I sacerdoti di Trivento a MolfettaI sacerdoti di Trivento, insieme al loro Vescovo mons. Domenico Scotti, a Molfetta, nella Cattedrale, martedì 18 maggio 2010, hanno ascoltato una bellissima e interessantissima conferenza dal titolo “La testimonianza sacerdotale di Don Tonino Bello”, tenuta dal sacerdote don Domenico Amato, ordinato 25 anni fa proprio dal Vescovo pugliese del quale di recente si è avviato il procedimento della causa canonica del riconoscimento delle virtù eroiche.

I temi ispiratori del magistero del santo vescovo e da lui riproposti continuamente nelle riflessioni fatte ai suoi sacerdoti erano: la santità contemplativa, la dinamicità del mistero Trinitario, la centralità dell’Eucaristia.

È abbastanza noto a tutti che mons. Bello, negli anni dell’episcopato, aveva posto il suo tavolo da lavoro, dove scriveva lettere, elaborava scritti, componeva discorsi e omelie, nella Cappella dell’Episcopio, nella costante presenza eucaristica. Tale scelta era dettata da veri e propri motivi di natura spirituale. Il suo lavoro, il suo impegno, il suo ministero trovano fondamento, slancio, comprensione, conforto, fiducia solo nell’Eucaristia. Da lì tutto parte e tutto converge. In questo don Tonino non fa altro che tradurre in prassi il principio della Sacrosanctum Concilium che vede nell’Eucaristia la fons e il culmen della vita cristiana.

Per don Tonino l’Eucaristia è forma ecclesiae, nel senso che la fede ecclesiale e la prassi comunitaria nascono e si nutrono dell’Eucaristia. Si veda il costante e reiterato riferimento ai testi scritturistici della istituzione dell’Eucaristia, della lavanda dei piedi e del miracolo della moltiplicazione dei pani e dei pesci. E in questa prospettiva lancia la idea di Chiesa del grembiule come chiesa eucaristica se il grembiule è ritagliato dalla stola. «La cosa più importante, comunque, non è introdurre il «grembiule» nell’armadio dei «paramenti sacri», ma comprendere che stola e grembiule sono quasi il diritto e il rovescio di un unico simbolo sacerdotale. Anzi, meglio ancora, sono come l’altezza e la larghezza di un unico panno di servizio: il servizio reso a Dio e quello offerto al prossimo. La stola senza il grembiule resterebbe semplicemente calligrafica. Il grembiule senza la stola sarebbe fatalmente sterile».
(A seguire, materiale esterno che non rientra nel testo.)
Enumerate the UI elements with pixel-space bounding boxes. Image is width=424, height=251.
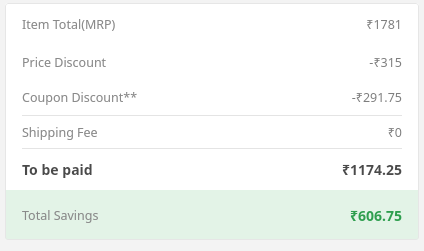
staticText: Shipping Fee — [22, 124, 98, 141]
button[interactable]: To be paid — [5, 149, 419, 190]
staticText: -₹291.75 — [351, 89, 402, 106]
staticText: ₹606.75 — [350, 206, 402, 225]
button[interactable]: Item Total(MRP) — [5, 3, 419, 45]
button[interactable]: Coupon Discount** — [5, 80, 419, 115]
staticText: Price Discount — [22, 54, 107, 71]
staticText: Total Savings — [22, 207, 99, 224]
button[interactable]: Shipping Fee — [5, 116, 419, 148]
staticText: Coupon Discount** — [22, 89, 138, 106]
button[interactable]: Total Savings — [5, 190, 419, 240]
staticText: To be paid — [22, 160, 93, 179]
staticText: -₹315 — [369, 54, 402, 71]
staticText: ₹0 — [387, 124, 402, 141]
staticText: ₹1781 — [366, 16, 402, 33]
button[interactable]: Price Discount — [5, 45, 419, 80]
staticText: ₹1174.25 — [342, 160, 402, 179]
staticText: Item Total(MRP) — [22, 16, 116, 33]
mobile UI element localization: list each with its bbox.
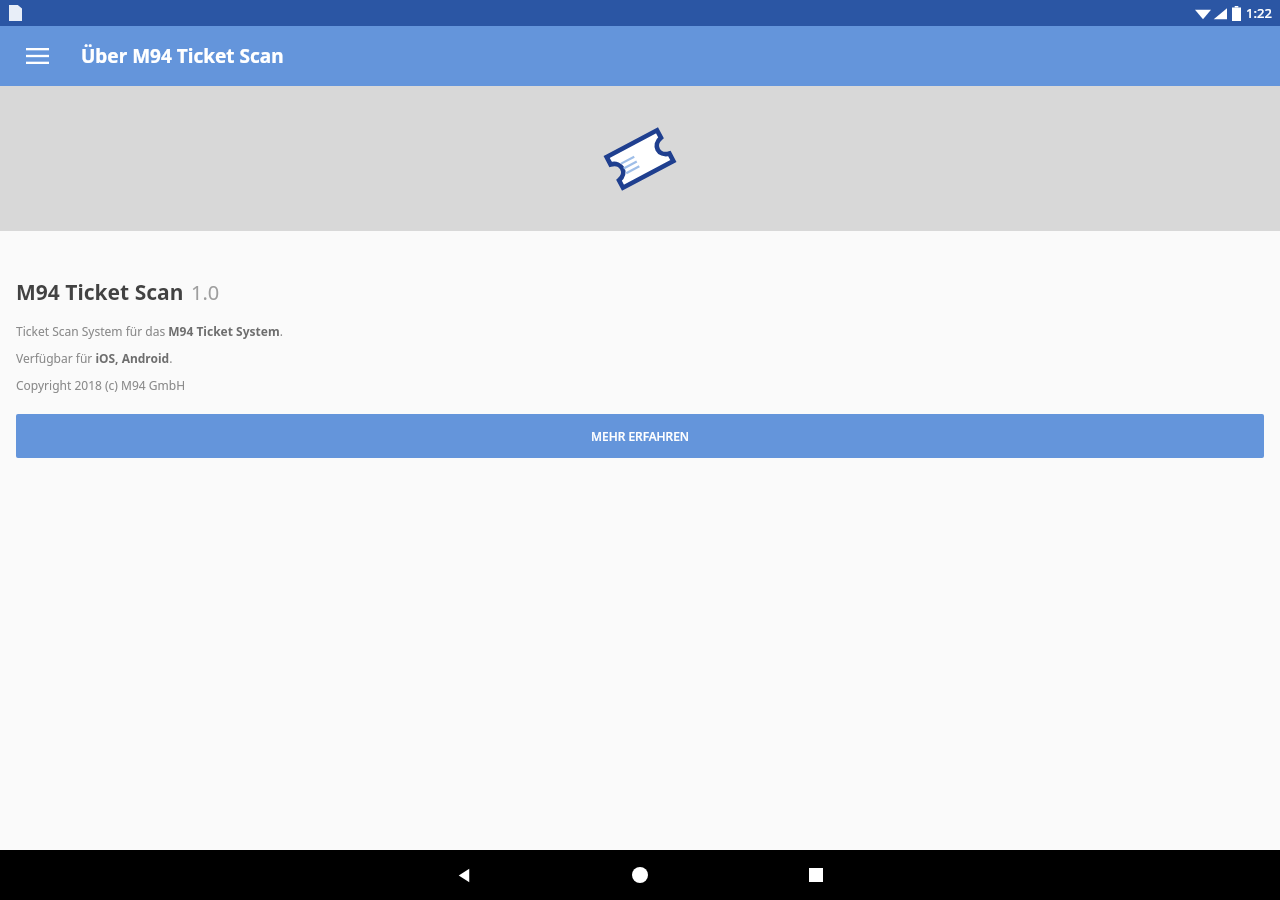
- button[interactable]: Menü öffnen: [14, 33, 60, 79]
- staticText: 1.0: [191, 279, 220, 306]
- button[interactable]: Startbildschirm: [616, 851, 664, 899]
- button[interactable]: Zurück: [440, 851, 488, 899]
- staticText: Copyright 2018 (c) M94 GmbH: [16, 377, 186, 393]
- staticText: Verfügbar für iOS, Android.: [16, 350, 173, 366]
- staticText: Über M94 Ticket Scan: [81, 43, 284, 69]
- button[interactable]: Übersicht: [792, 851, 840, 899]
- staticText: Ticket Scan System für das M94 Ticket Sy…: [16, 323, 283, 339]
- button[interactable]: MEHR ERFAHREN: [16, 414, 1264, 458]
- staticText: M94 Ticket Scan: [16, 278, 184, 307]
- staticText: MEHR ERFAHREN: [591, 428, 690, 444]
- staticText: 1:22: [1246, 4, 1272, 22]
L’eredità lasciata dal presule ai suoi presbiteri si riassume in questo assioma: il presbitero è essenzialmente l’uomo ordinato alla Parola. Parola, che va intesa in tutta la sua pienezza, fino a raggiungere il punto supremo dell’efficacia, che è l’anamnesi eucaristica. Si tratta di una Parola da approfondire, di una Parola da contemplare, e di una Parola da testimoniare.

Dalla semplicità del suo stile di vita possiamo imitarlo nel saper condividere, intanto, la ricchezza di noi singoli con gli «ultimi». È necessario che ognuno faccia una revisione globale della propria vita. Forse i parametri che la sorreggono sono di fabbrica antievangelica. Occorre sorvegliarsi sulle spese, controllare il denaro che entra, stabilire quale porzione dei propri soldi dare ai poveri, sperimentare tentativi di convivenza e di cassa unica. È necessario bloccare la frenesia dell’accumulo, rendere fruibili i nostri beni inutilizzati, aprire il guardaroba chiuso, affidare le campagne incolte, popolare le case sfitte, stanziare per i poveri i redditi fissi di alcuni beni. E anche saper condividere con gli ultimi anche la ricchezza della comunità. Occorre fare chiarezza nei bilanci parrocchiali, diocesani, d’istituto. Adoperarsi perché le uscite in favore dei poveri siano più consistenti. Rivedere certe formulazioni tariffarie che danno l’impressione di una Chiesa interessata più alla borsa dei valori che alla vita dei poveri, e insinuano il sospetto che anche i sacramenti si diano dietro il compenso segnato dal listino prezzi. Studiare le forme adatte per mettere in circuito di fruibilità terreni, case, beni in genere, appartenenti alla Chiesa. Esaminare il problema di come restituire agli ultimi case religiose vuote e conventi chiusi. Eliminare lo spreco delle feste che si fanno in nome dei santi o col pretesto di onorarli. Educare chi si blocca di fronte al sospetto sistematico che sotto forme di pseudo povertà si camuffi il raggiro degli imbroglioni, che è molto meglio rischiare di mandare a mani piene nove impostori su dieci, che mandar via a mani vuote il solo bisognoso.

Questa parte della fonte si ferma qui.